Top 6 Differences Between the Ancient and Modern Olympics
#1
The ancient Olympic games only allowed people of Greek descent to participate. The Salt Lake City Olympics featured 2600 athletes from 77 countries. Only a few hundred athletes participated in the ancient games.
http://chicagotribune.com/features/lifestyle/chi-0202050001feb05.story?coll=chi-leisurekidnews-hed
#2
Only men were allowed to compete in the ancient Greek games. Athletic training in ancient Greece was part of every free male citizen's education. The first women to compete in the Olympics were Marie Ohnier and Mme. Brohy. They participated in croquet games in the 1900 Olympics.
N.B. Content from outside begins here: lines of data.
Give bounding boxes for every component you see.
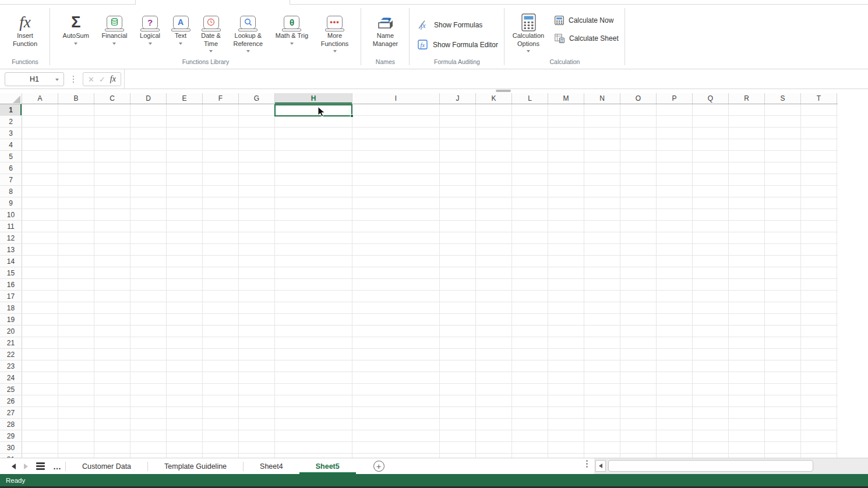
cell-R1[interactable] bbox=[729, 104, 765, 115]
cell-E22[interactable] bbox=[167, 349, 203, 360]
cell-A16[interactable] bbox=[22, 279, 58, 290]
cell-C5[interactable] bbox=[94, 151, 130, 162]
cell-T11[interactable] bbox=[801, 221, 837, 232]
cell-H21[interactable] bbox=[275, 337, 352, 348]
cell-E27[interactable] bbox=[167, 407, 203, 418]
column-header-H[interactable]: H bbox=[275, 93, 352, 104]
row-header-2[interactable]: 2 bbox=[0, 116, 22, 127]
cell-R22[interactable] bbox=[729, 349, 765, 360]
logical-button[interactable]: ? Logical bbox=[140, 12, 160, 45]
row-header-19[interactable]: 19 bbox=[0, 314, 22, 325]
column-header-A[interactable]: A bbox=[22, 93, 58, 104]
cell-T31[interactable] bbox=[801, 454, 837, 458]
cell-J5[interactable] bbox=[440, 151, 476, 162]
cell-N18[interactable] bbox=[584, 302, 620, 313]
cell-G25[interactable] bbox=[239, 384, 275, 395]
cell-R18[interactable] bbox=[729, 302, 765, 313]
cell-E30[interactable] bbox=[167, 442, 203, 453]
cell-T13[interactable] bbox=[801, 244, 837, 255]
cell-T4[interactable] bbox=[801, 139, 837, 150]
cell-R23[interactable] bbox=[729, 360, 765, 372]
cell-P24[interactable] bbox=[657, 372, 693, 383]
cell-D24[interactable] bbox=[130, 372, 167, 383]
cell-Q31[interactable] bbox=[693, 454, 729, 458]
cell-J1[interactable] bbox=[440, 104, 476, 115]
cell-T27[interactable] bbox=[801, 407, 837, 418]
cell-I3[interactable] bbox=[352, 128, 440, 139]
cell-B17[interactable] bbox=[58, 291, 94, 302]
cell-G18[interactable] bbox=[239, 302, 275, 313]
cell-P29[interactable] bbox=[657, 430, 693, 441]
cell-E15[interactable] bbox=[167, 267, 203, 278]
cell-I5[interactable] bbox=[352, 151, 440, 162]
cell-F29[interactable] bbox=[203, 430, 239, 441]
cell-L2[interactable] bbox=[512, 116, 548, 127]
cell-M23[interactable] bbox=[548, 360, 584, 372]
cell-H23[interactable] bbox=[275, 360, 352, 372]
cell-I17[interactable] bbox=[352, 291, 440, 302]
cell-E11[interactable] bbox=[167, 221, 203, 232]
cell-H20[interactable] bbox=[275, 326, 352, 337]
cell-E26[interactable] bbox=[167, 395, 203, 406]
cell-K13[interactable] bbox=[476, 244, 512, 255]
cell-H19[interactable] bbox=[275, 314, 352, 325]
cell-L31[interactable] bbox=[512, 454, 548, 458]
cell-R6[interactable] bbox=[729, 162, 765, 174]
cell-E14[interactable] bbox=[167, 256, 203, 267]
cell-M20[interactable] bbox=[548, 326, 584, 337]
cell-I23[interactable] bbox=[352, 360, 440, 372]
cell-B9[interactable] bbox=[58, 197, 94, 208]
cell-S10[interactable] bbox=[765, 209, 801, 220]
cell-K25[interactable] bbox=[476, 384, 512, 395]
row-header-14[interactable]: 14 bbox=[0, 256, 22, 267]
cell-O5[interactable] bbox=[620, 151, 657, 162]
cell-M17[interactable] bbox=[548, 291, 584, 302]
cell-K31[interactable] bbox=[476, 454, 512, 458]
cell-K15[interactable] bbox=[476, 267, 512, 278]
cell-I31[interactable] bbox=[352, 454, 440, 458]
cell-P10[interactable] bbox=[657, 209, 693, 220]
cell-D7[interactable] bbox=[130, 174, 167, 185]
row-header-1[interactable]: 1 bbox=[0, 104, 22, 115]
cell-L6[interactable] bbox=[512, 162, 548, 174]
cell-B31[interactable] bbox=[58, 454, 94, 458]
cell-K21[interactable] bbox=[476, 337, 512, 348]
cell-R8[interactable] bbox=[729, 186, 765, 197]
cell-O23[interactable] bbox=[620, 360, 657, 372]
cell-O31[interactable] bbox=[620, 454, 657, 458]
cell-O12[interactable] bbox=[620, 232, 657, 243]
cell-G22[interactable] bbox=[239, 349, 275, 360]
cell-P6[interactable] bbox=[657, 162, 693, 174]
cell-L23[interactable] bbox=[512, 360, 548, 372]
cell-G30[interactable] bbox=[239, 442, 275, 453]
cell-P8[interactable] bbox=[657, 186, 693, 197]
cell-E25[interactable] bbox=[167, 384, 203, 395]
cell-B25[interactable] bbox=[58, 384, 94, 395]
sheet-tab-sheet4[interactable]: Sheet4 bbox=[244, 458, 299, 474]
row-header-15[interactable]: 15 bbox=[0, 267, 22, 278]
cell-D6[interactable] bbox=[130, 162, 167, 174]
cell-I28[interactable] bbox=[352, 419, 440, 430]
cell-I30[interactable] bbox=[352, 442, 440, 453]
cell-N20[interactable] bbox=[584, 326, 620, 337]
cell-Q28[interactable] bbox=[693, 419, 729, 430]
cell-O1[interactable] bbox=[620, 104, 657, 115]
cell-S24[interactable] bbox=[765, 372, 801, 383]
cell-L28[interactable] bbox=[512, 419, 548, 430]
cell-B1[interactable] bbox=[58, 104, 94, 115]
cell-A28[interactable] bbox=[22, 419, 58, 430]
cell-A25[interactable] bbox=[22, 384, 58, 395]
cell-F31[interactable] bbox=[203, 454, 239, 458]
row-header-18[interactable]: 18 bbox=[0, 302, 22, 313]
cell-I12[interactable] bbox=[352, 232, 440, 243]
cell-G13[interactable] bbox=[239, 244, 275, 255]
cell-T29[interactable] bbox=[801, 430, 837, 441]
cell-J24[interactable] bbox=[440, 372, 476, 383]
cell-E19[interactable] bbox=[167, 314, 203, 325]
row-header-13[interactable]: 13 bbox=[0, 244, 22, 255]
cell-A1[interactable] bbox=[22, 104, 58, 115]
cell-K28[interactable] bbox=[476, 419, 512, 430]
cell-T1[interactable] bbox=[801, 104, 837, 115]
cell-E20[interactable] bbox=[167, 326, 203, 337]
cell-N23[interactable] bbox=[584, 360, 620, 372]
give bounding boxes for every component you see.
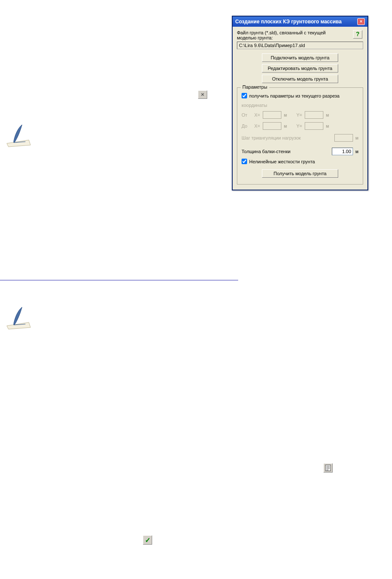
- dialog-body: Файл грунта (*.sld), связанный с текущей…: [233, 27, 367, 190]
- from-section-label: получить параметры из текущего разреза: [249, 93, 339, 98]
- divider: [0, 280, 238, 280]
- file-section: Файл грунта (*.sld), связанный с текущей…: [237, 30, 363, 49]
- parameters-group: Параметры получить параметры из текущего…: [237, 87, 363, 185]
- unit-label: м: [356, 136, 359, 140]
- get-model-button[interactable]: Получить модель грунта: [262, 169, 338, 178]
- nonlinear-label: Нелинейные жесткости грунта: [249, 159, 315, 164]
- file-path-field: C:\Lira 9.6\LData\Пример17.sld: [237, 42, 363, 49]
- close-icon[interactable]: ×: [198, 90, 207, 99]
- thickness-row: Толщина балки-стенки м: [242, 148, 359, 155]
- unit-label: м: [284, 124, 287, 129]
- from-x-input: [263, 111, 281, 119]
- from-section-checkbox-row: получить параметры из текущего разреза: [242, 93, 359, 98]
- quill-icon: [5, 305, 32, 330]
- close-button[interactable]: ×: [357, 18, 365, 25]
- step-label: Шаг триангуляции нагрузок: [242, 135, 332, 140]
- titlebar: Создание плоских КЭ грунтового массива ×: [233, 17, 367, 27]
- coords-label: координаты: [242, 103, 359, 108]
- dialog-title: Создание плоских КЭ грунтового массива: [235, 19, 342, 25]
- to-y-input: [305, 122, 323, 130]
- disconnect-model-button[interactable]: Отключить модель грунта: [262, 75, 338, 83]
- from-y-input: [305, 111, 323, 119]
- to-label: До: [242, 123, 252, 129]
- document-icon[interactable]: [323, 463, 333, 473]
- unit-label: м: [356, 149, 359, 154]
- thickness-label: Толщина балки-стенки: [242, 149, 329, 154]
- coord-from-row: От X= м Y= м: [242, 111, 359, 119]
- step-input: [334, 134, 353, 142]
- connect-model-button[interactable]: Подключить модель грунта: [262, 53, 338, 62]
- edit-model-button[interactable]: Редактировать модель грунта: [262, 64, 338, 73]
- to-x-input: [263, 122, 281, 130]
- y-label: Y=: [296, 123, 302, 129]
- thickness-input[interactable]: [332, 148, 353, 155]
- x-label: X=: [254, 112, 260, 117]
- coord-to-row: До X= м Y= м: [242, 122, 359, 130]
- x-label: X=: [254, 123, 260, 129]
- group-title: Параметры: [241, 84, 269, 90]
- nonlinear-checkbox-row: Нелинейные жесткости грунта: [242, 159, 359, 164]
- file-label: Файл грунта (*.sld), связанный с текущей…: [237, 30, 330, 40]
- from-label: От: [242, 112, 252, 117]
- help-button[interactable]: ?: [353, 30, 362, 39]
- checkmark-icon[interactable]: ✓: [143, 535, 152, 545]
- quill-icon: [5, 123, 32, 148]
- from-section-checkbox[interactable]: [242, 93, 247, 98]
- nonlinear-checkbox[interactable]: [242, 159, 247, 164]
- unit-label: м: [284, 113, 287, 117]
- unit-label: м: [326, 113, 329, 117]
- step-row: Шаг триангуляции нагрузок м: [242, 134, 359, 142]
- unit-label: м: [326, 124, 329, 129]
- y-label: Y=: [296, 112, 302, 117]
- soil-fe-dialog: Создание плоских КЭ грунтового массива ×…: [232, 16, 368, 190]
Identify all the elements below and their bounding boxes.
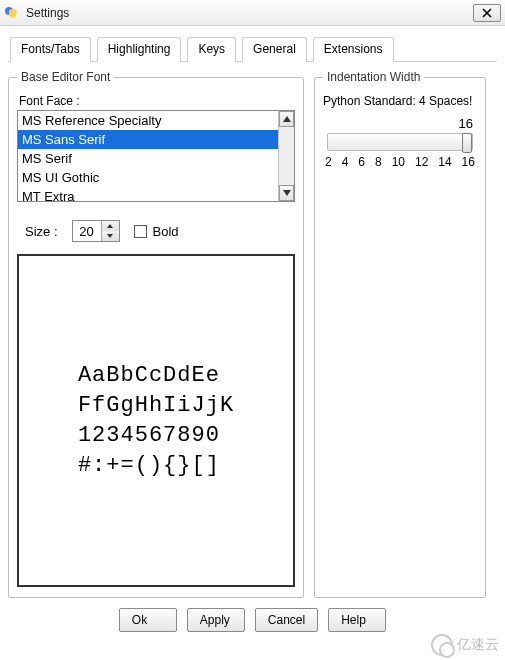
font-option[interactable]: MS Reference Specialty	[18, 111, 278, 130]
ok-button[interactable]: Ok	[119, 608, 177, 632]
preview-line: 1234567890	[78, 421, 234, 451]
slider-ticks: 2 4 6 8 10 12 14 16	[325, 155, 475, 169]
app-icon	[4, 5, 20, 21]
indentation-width-legend: Indentation Width	[323, 70, 424, 84]
titlebar: Settings	[0, 0, 505, 26]
cancel-button[interactable]: Cancel	[255, 608, 318, 632]
base-editor-font-group: Base Editor Font Font Face : MS Referenc…	[8, 70, 304, 598]
size-increase-button[interactable]	[102, 221, 119, 231]
size-label: Size :	[25, 224, 58, 239]
tick-label: 4	[342, 155, 349, 169]
chevron-down-icon	[107, 234, 113, 238]
font-option[interactable]: MS UI Gothic	[18, 168, 278, 187]
tab-general[interactable]: General	[242, 37, 307, 62]
chevron-up-icon	[283, 116, 291, 122]
window-title: Settings	[26, 6, 473, 20]
indentation-width-group: Indentation Width Python Standard: 4 Spa…	[314, 70, 486, 598]
scroll-down-button[interactable]	[279, 185, 294, 201]
chevron-down-icon	[283, 190, 291, 196]
font-preview-text: AaBbCcDdEe FfGgHhIiJjK 1234567890 #:+=()…	[78, 361, 234, 481]
chevron-up-icon	[107, 224, 113, 228]
base-editor-font-legend: Base Editor Font	[17, 70, 114, 84]
tab-bar: Fonts/Tabs Highlighting Keys General Ext…	[8, 36, 497, 62]
listbox-scrollbar[interactable]	[278, 111, 294, 201]
close-icon	[482, 8, 492, 18]
font-face-label: Font Face :	[19, 94, 295, 108]
tick-label: 6	[358, 155, 365, 169]
tick-label: 14	[438, 155, 451, 169]
dialog-button-bar: Ok Apply Cancel Help	[8, 608, 497, 632]
apply-button[interactable]: Apply	[187, 608, 245, 632]
tab-extensions[interactable]: Extensions	[313, 37, 394, 62]
help-button[interactable]: Help	[328, 608, 386, 632]
size-decrease-button[interactable]	[102, 231, 119, 241]
tick-label: 12	[415, 155, 428, 169]
font-preview-box: AaBbCcDdEe FfGgHhIiJjK 1234567890 #:+=()…	[17, 254, 295, 587]
preview-line: #:+=(){}[]	[78, 451, 234, 481]
font-option[interactable]: MT Extra	[18, 187, 278, 201]
tab-highlighting[interactable]: Highlighting	[97, 37, 182, 62]
preview-line: FfGgHhIiJjK	[78, 391, 234, 421]
slider-thumb[interactable]	[462, 133, 472, 153]
tab-keys[interactable]: Keys	[187, 37, 236, 62]
bold-label: Bold	[153, 224, 179, 239]
font-option-selected[interactable]: MS Sans Serif	[18, 130, 278, 149]
indent-value: 16	[323, 116, 477, 131]
size-value: 20	[73, 224, 101, 239]
indent-info: Python Standard: 4 Spaces!	[323, 94, 477, 108]
font-option[interactable]: MS Serif	[18, 149, 278, 168]
scroll-up-button[interactable]	[279, 111, 294, 127]
tab-fonts-tabs[interactable]: Fonts/Tabs	[10, 37, 91, 62]
font-face-listbox[interactable]: MS Reference Specialty MS Sans Serif MS …	[17, 110, 295, 202]
tick-label: 10	[392, 155, 405, 169]
dialog-content: Fonts/Tabs Highlighting Keys General Ext…	[0, 26, 505, 640]
tick-label: 8	[375, 155, 382, 169]
tick-label: 16	[462, 155, 475, 169]
indent-slider[interactable]	[327, 133, 473, 151]
bold-checkbox[interactable]	[134, 225, 147, 238]
close-button[interactable]	[473, 4, 501, 22]
size-spinner[interactable]: 20	[72, 220, 120, 242]
bold-checkbox-row[interactable]: Bold	[134, 224, 179, 239]
preview-line: AaBbCcDdEe	[78, 361, 234, 391]
tick-label: 2	[325, 155, 332, 169]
http://www.feminist.org/archive/olympics/fact.html
#3
The ancient Olympic games were held as a religious event to honor the Greek God, Zeus. A hundred oxen were typically given as a sacrifice. Frenchman Pierre baron De Coubertin, who helped revive the Olympic games in the nineteenth century, insisted that they feature the international competition of athletes.
#4
The ancient Olympics yielded only one winner. A crown of olive leaves was placed on his head and a statue in his image was erected in Olympia. The current Salt Lake City Olympics feature 15 types of events, each with a Gold, Bronze, and Silver medalist (except when a game is rigged by the French, in which case two gold medals are given).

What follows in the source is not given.